Data supplied below:

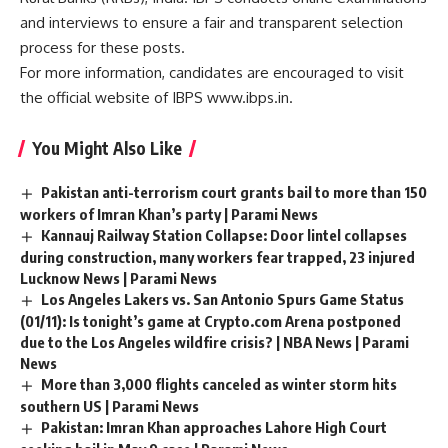
and interviews to ensure a fair and transparent selection
process for these posts.
For more information, candidates are encouraged to visit
the official website of IBPS www.ibps.in.
You Might Also Like
Pakistan anti-terrorism court grants bail to more than 150
workers of Imran Khan’s party | Parami News
Kannauj Railway Station Collapse: Door lintel collapses
during construction, many workers fear trapped, 23 injured
Lucknow News | Parami News
Los Angeles Lakers vs. San Antonio Spurs Game Status
(01/11): Is tonight’s game at Crypto.com Arena postponed
due to the Los Angeles wildfire crisis? | NBA News | Parami
News
More than 3,000 flights canceled as winter storm hits
southern US | Parami News
Pakistan: Imran Khan approaches Lahore High Court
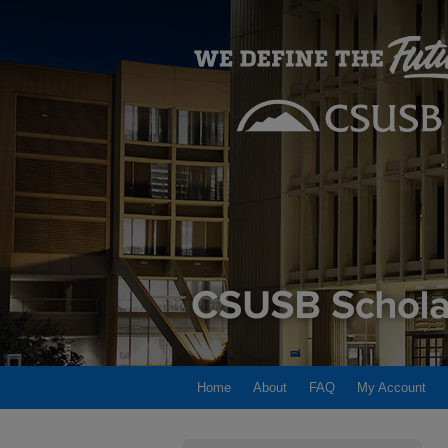
Home
About
FAQ
My Account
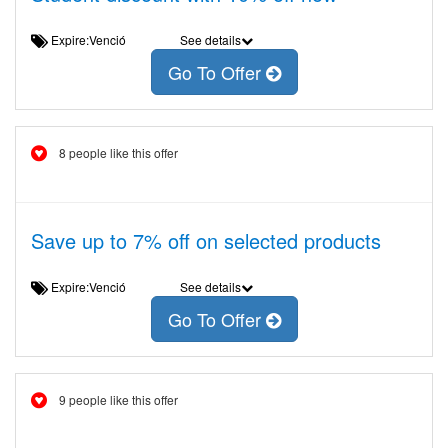
Expire:Venció
See details
Go To Offer
8 people like this offer
Save up to 7% off on selected products
Expire:Venció
See details
Go To Offer
9 people like this offer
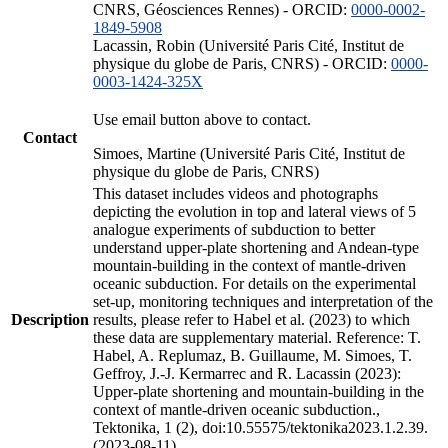
CNRS, Géosciences Rennes) - ORCID:
0000-0002-
1849-5908
Lacassin, Robin (Université Paris Cité, Institut de
physique du globe de Paris, CNRS) - ORCID:
0000-
0003-1424-325X
Use email button above to contact.
Contact
Simoes, Martine (Université Paris Cité, Institut de
physique du globe de Paris, CNRS)
This dataset includes videos and photographs
depicting the evolution in top and lateral views of 5
analogue experiments of subduction to better
understand upper-plate shortening and Andean-type
mountain-building in the context of mantle-driven
oceanic subduction. For details on the experimental
set-up, monitoring techniques and interpretation of the
Description
results, please refer to Habel et al. (2023) to which
these data are supplementary material. Reference: T.
Habel, A. Replumaz, B. Guillaume, M. Simoes, T.
Geffroy, J.-J. Kermarrec and R. Lacassin (2023):
Upper-plate shortening and mountain-building in the
context of mantle-driven oceanic subduction.,
Tektonika, 1 (2), doi:10.55575/tektonika2023.1.2.39.
(2023-08-11)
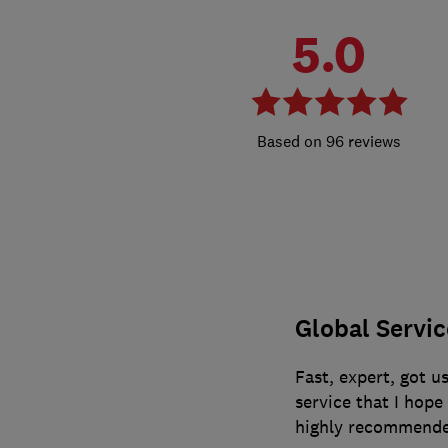
5.0
96 reviews
Global Servi
Fast, expert, got us
service that I hop
highly recommende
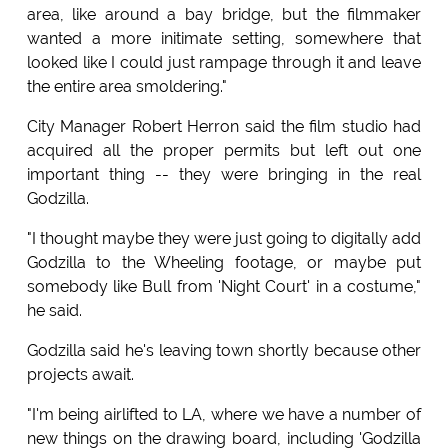
area, like around a bay bridge, but the filmmaker
wanted a more initimate setting, somewhere that
looked like I could just rampage through it and leave
the entire area smoldering."
City Manager Robert Herron said the film studio had
acquired all the proper permits but left out one
important thing -- they were bringing in the real
Godzilla.
"I thought maybe they were just going to digitally add
Godzilla to the Wheeling footage, or maybe put
somebody like Bull from 'Night Court' in a costume,"
he said.
Godzilla said he's leaving town shortly because other
projects await.
"I'm being airlifted to LA, where we have a number of
new things on the drawing board, including 'Godzilla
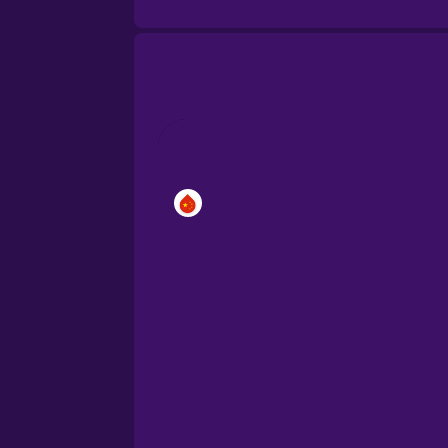
Brazilian Portuguese
Cantonese Chinese
Castilian Spanish
Catalan
Croatian
Danish
Dutch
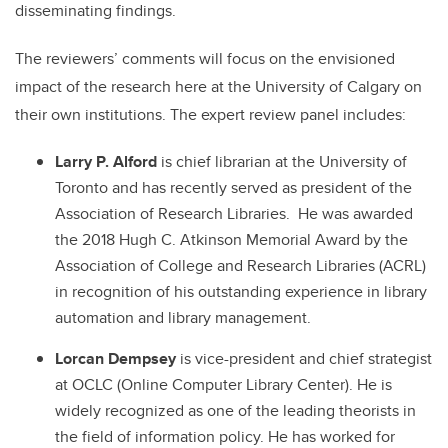
disseminating findings.
The reviewers’ comments will focus on the envisioned
impact of the research here at the University of Calgary on
their own institutions. The expert review panel includes:
Larry P. Alford
is chief librarian at the University of
Toronto and has recently served as president of the
Association of Research Libraries. He was awarded
the 2018 Hugh C. Atkinson Memorial Award by the
Association of College and Research Libraries (ACRL)
in recognition of his outstanding experience in library
automation and library management.
Lorcan Dempsey
is vice-president and chief strategist
at OCLC (Online Computer Library Center). He is
widely recognized as one of the leading theorists in
the field of information policy. He has worked for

End of Data supplied.

* [Task brief]: The answer should consist of every line above in which "Association" appears.

* [Output below]:
Association of Research Libraries. He was awarded
Association of College and Research Libraries (ACRL)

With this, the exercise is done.